Une nuit d'octobre 1972, il tenta de se suicider en se pendant à des draps attachés en corde. Cependant, son codétenu René Gomez s'en aperçut, tambourina sur la porte pour attirer l'attention des gardes de nuit, qui détachèrent et sauvèrent le Belge d'extrême justesse. Quelque temps plus tard, alors qu'il avait été transféré à la cellule 7 du poste X, le jeune professeur crut apprendre qu'il serait libéré le vendredi suivant et embarqué sur un appareil de la Sabena à destination de Bruxelles. L'espoir le mit sur un nuage plusieurs jours durant. Mais la journée du vendredi passa sans que personne vînt le sortir de sa cellule et lorsque, le soir à 22 heures, il entendit l'avion de la Sabena vrombir au-dessus du camp Boiro, il toucha le fond du désespoir.
Il s'empara alors d'un tube de Nivaquine que son codétenu français, Boris Treschoff, avait reçu de sa femme et en avala tout le contenu. Cette fois, personne ne le sauva.
Boris écrivit à sa femme, toujours par l'intermédiaire d'un garde compréhensif, qu'un Blanc s'était suicidé avec les comprimés qu'elle lui avait envoyés contre son palu. Mme Treschoff alla trouver l'ambassadeur d'Italie, chargé des intérêts français, pour le mettre au courant de ce décès. L'ambassadeur se transporta chez Sékou Touré pour s'en plaindre. Violente colère du Responsable Suprême, qui ordonna d'enquêter d'abord, puis de fusiller séance tenante les responsables de ces communications clandestines avec les familles de détenus politiques.
Voilà pourquoi j'ai choisi, ce matin-là, de menacer le garde qui est allé prendre l'argent chez Milena, de le dénoncer au commandant du camp.
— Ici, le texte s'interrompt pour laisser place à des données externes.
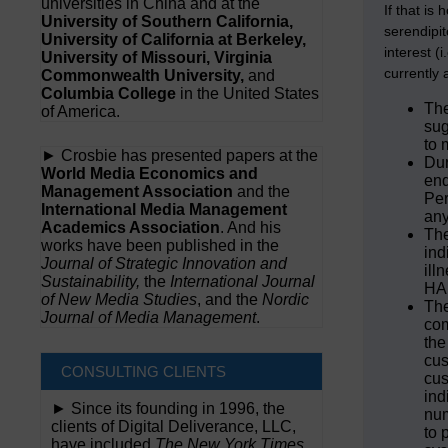
universities in China and at the
If that is
University of Southern California,
serendipit
University of California at Berkeley,
interest (
University of Missouri, Virginia
currently 
Commonwealth University,
and
Columbia College
in the United States
The
of America.
sug
to 
► Crosbie has presented papers at the
Dur
World Media Economics and
end
Management Association
and the
Per
International Media Management
any
Academics Association
. And his
The
works have been published in the
ind
Journal of Strategic Innovation and
ill
Sustainability,
the
International Journal
HAL
of New Media Studies
, and the
Nordic
The
Journal of Media Management
.
com
the
cus
CONSULTING CLIENTS
cus
ind
► Since its founding in 1996, the
num
clients of Digital Deliverance, LLC,
to 
have included
The New York Times,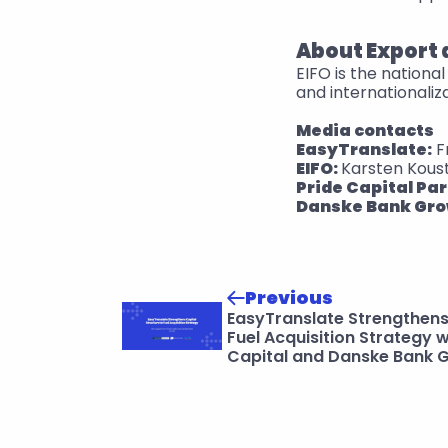
About Export
EIFO is the nation
and internationaliz
Media contacts
EasyTranslate:
 
EIFO: 
Karsten Kous
Pride Capital Par
Danske Bank Gro
Previous
EasyTranslate Strengthens 
Fuel Acquisition Strategy w
Capital and Danske Bank 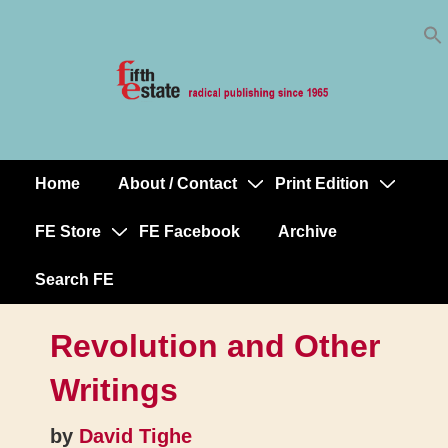
Skip
↓
to
Skip
Content
to
Main
Content
Home
About / Contact
Print Edition
Main
Navigation
FE Store
FE Facebook
Archive
Search FE
Revolution and Other
Writings
by
David Tighe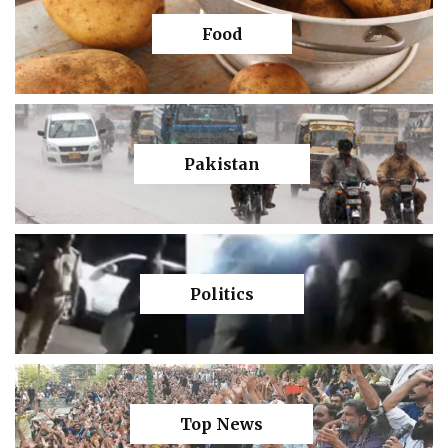
Food
Pakistan
Politics
Top News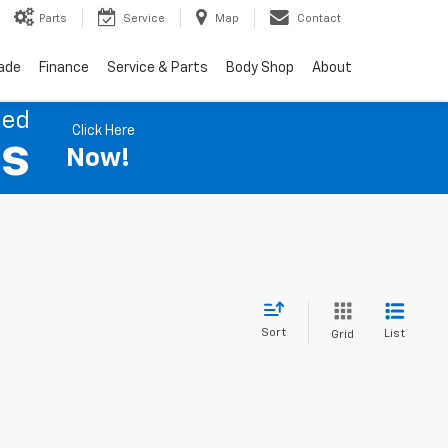
Parts
Service
Map
Contact
rade
Finance
Service & Parts
Body Shop
About
ned
Click Here
es
Now!
Sort
List
Grid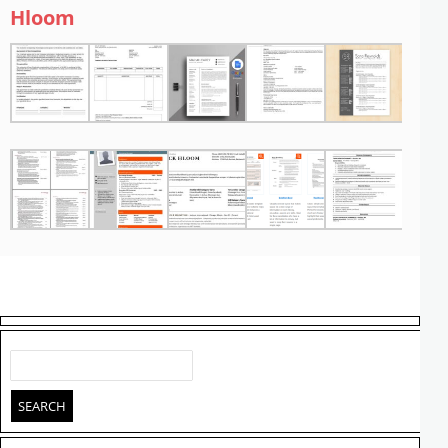
Hloom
Koïta trouve que le coup est risqué et que je suis bien hardi, gonflé même, mais je tiens bon. Le gars devient tout gris en m'écoutant et je suis sûr qu'il va filer tout droit chez le commandant pour se couvrir. De fait, dès le lendemain, nous voyons arriver une tête nouvelle : le garde nous apprend que son prédécesseur a demandé sa mutation et qu'il a été affecté ailleurs.